Prompt. The data below should be restated word for word, with every picture omitted.

Data records.
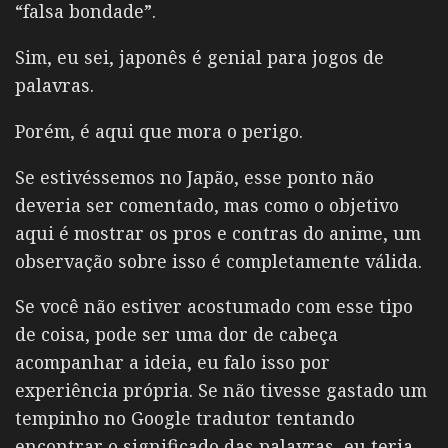
“falsa bondade”.
Sim, eu sei, japonês é genial para jogos de
palavras.
Porém, é aqui que mora o perigo.
Se estivéssemos no Japão, esse ponto não
deveria ser comentado, mas como o objetivo
aqui é mostrar os pros e contras do anime, um
observação sobre isso é completamente válida.
Se você não estiver acostumado com esse tipo
de coisa, pode ser uma dor de cabeça
acompanhar a ideia, eu falo isso por
experiência própria. Se não tivesse gastado um
tempinho no Google tradutor tentando
encontrar o significado das palavras, eu teria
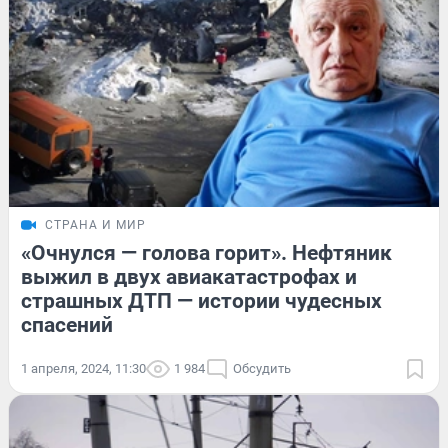
СТРАНА И МИР
«Очнулся — голова горит». Нефтяник
выжил в двух авиакатастрофах и
страшных ДТП — истории чудесных
спасений
1 апреля, 2024, 11:30
1 984
Обсудить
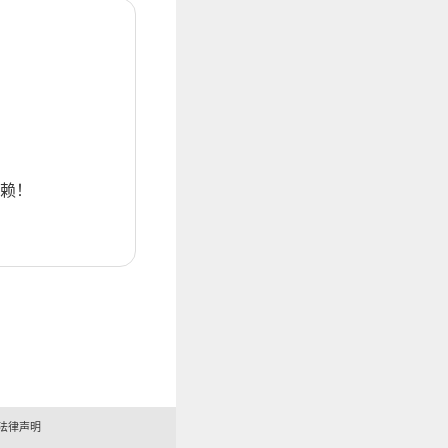
赖！
法律声明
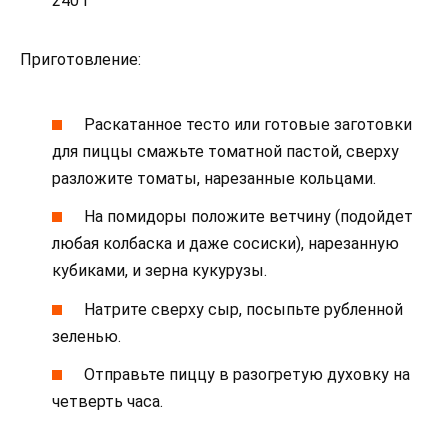
240 г
Приготовление:
Раскатанное тесто или готовые заготовки
для пиццы смажьте томатной пастой, сверху
разложите томаты, нарезанные кольцами.
На помидоры положите ветчину (подойдет
любая колбаска и даже сосиски), нарезанную
кубиками, и зерна кукурузы.
Натрите сверху сыр, посыпьте рубленной
зеленью.
Отправьте пиццу в разогретую духовку на
четверть часа.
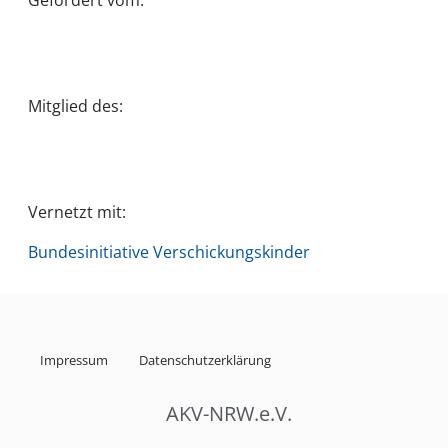
Mitglied des:
Vernetzt mit:
Bundesinitiative Verschickungskinder
Impressum
Datenschutzerklärung
AKV-NRW.e.V.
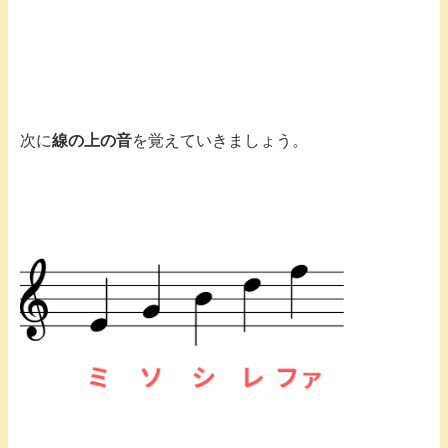
次に
線の上の音
を覚えていきましょう。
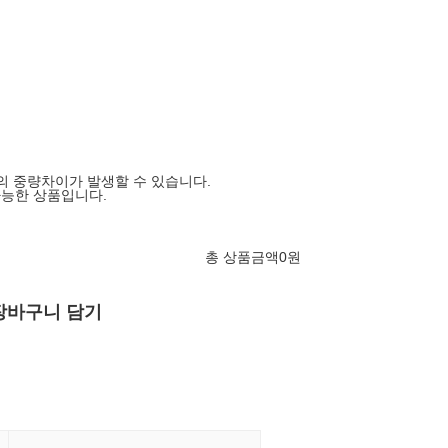
의 중량차이가 발생할 수 있습니다.
가능한 상품입니다.
총 상품금액
0
원
장바구니 담기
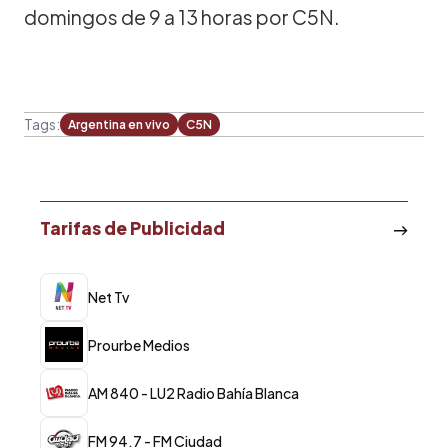
domingos de 9 a 13 horas por C5N.
Tags:
Argentina en vivo
C5N
Tarifas de Publicidad
Net Tv
Prourbe Medios
AM 840 - LU2 Radio Bahía Blanca
FM 94.7 - FM Ciudad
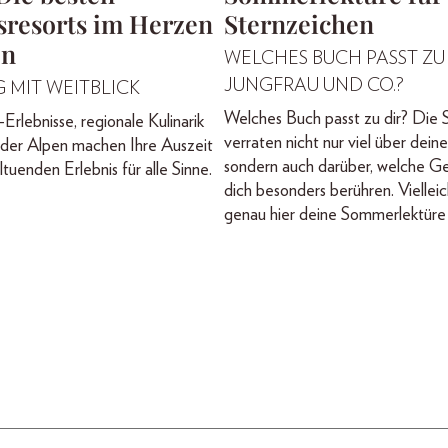
sresorts im Herzen
Sternzeichen
en
WELCHES BUCH PASST ZU
JUNGFRAU UND CO.?
 MIT WEITBLICK
Welches Buch passt zu dir? Die 
Erlebnisse, regionale Kulinarik
verraten nicht nur viel über dein
 der Alpen machen Ihre Auszeit
sondern auch darüber, welche G
tuenden Erlebnis für alle Sinne.
dich besonders berühren. Vielleic
genau hier deine Sommerlektüre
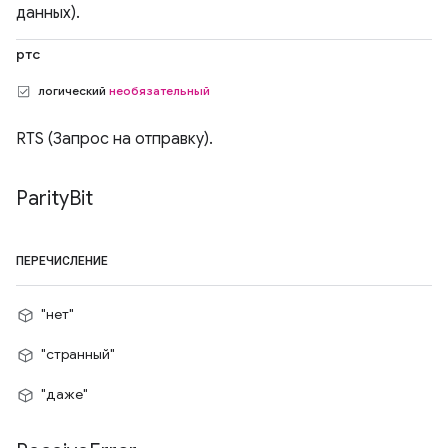
данных).
ртс
логический
необязательный
RTS (Запрос на отправку).
Parity
Bit
ПЕРЕЧИСЛЕНИЕ
"нет"
"странный"
"даже"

Reply.
“falsa bondade”.
Sim, eu sei, japonês é genial para jogos de
palavras.
Porém, é aqui que mora o perigo.
Se estivéssemos no Japão, esse ponto não
deveria ser comentado, mas como o objetivo
aqui é mostrar os pros e contras do anime, um
observação sobre isso é completamente válida.
Se você não estiver acostumado com esse tipo
de coisa, pode ser uma dor de cabeça
acompanhar a ideia, eu falo isso por
experiência própria. Se não tivesse gastado um
tempinho no Google tradutor tentando
encontrar o significado das palavras, eu teria
СТРАНА И МИР
«Очнулся — голова горит». Нефтяник
выжил в двух авиакатастрофах и
страшных ДТП — истории чудесных
спасений
1 апреля, 2024, 11:30
1 984
Обсудить
赖！
法律声明
240 г
Приготовление:
Раскатанное тесто или готовые заготовки
для пиццы смажьте томатной пастой, сверху
разложите томаты, нарезанные кольцами.
На помидоры положите ветчину (подойдет
любая колбаска и даже сосиски), нарезанную
кубиками, и зерна кукурузы.
Натрите сверху сыр, посыпьте рубленной
зеленью.
Отправьте пиццу в разогретую духовку на
четверть часа.
Mitglied des:
Vernetzt mit:
Bundesinitiative Verschickungskinder
Impressum
Datenschutzerklärung
AKV-NRW.e.V.
次に
線の上の音
を覚えていきましょう。
의 중량차이가 발생할 수 있습니다.
가능한 상품입니다.
총 상품금액
0
원
장바구니 담기
domingos de 9 a 13 horas por C5N.
Tags:
Argentina en vivo
C5N
Tarifas de Publicidad
Net Tv
Prourbe Medios
AM 840 - LU2 Radio Bahía Blanca
FM 94.7 - FM Ciudad
sresorts im Herzen
Sternzeichen
en
WELCHES BUCH PASST ZU
JUNGFRAU UND CO.?
 MIT WEITBLICK
Welches Buch passt zu dir? Die 
Erlebnisse, regionale Kulinarik
verraten nicht nur viel über dein
 der Alpen machen Ihre Auszeit
sondern auch darüber, welche G
tuenden Erlebnis für alle Sinne.
dich besonders berühren. Vielleic
genau hier deine Sommerlektüre
данных).
ртс
логический
необязательный
RTS (Запрос на отправку).
Parity
Bit
ПЕРЕЧИСЛЕНИЕ
"нет"
"странный"
"даже"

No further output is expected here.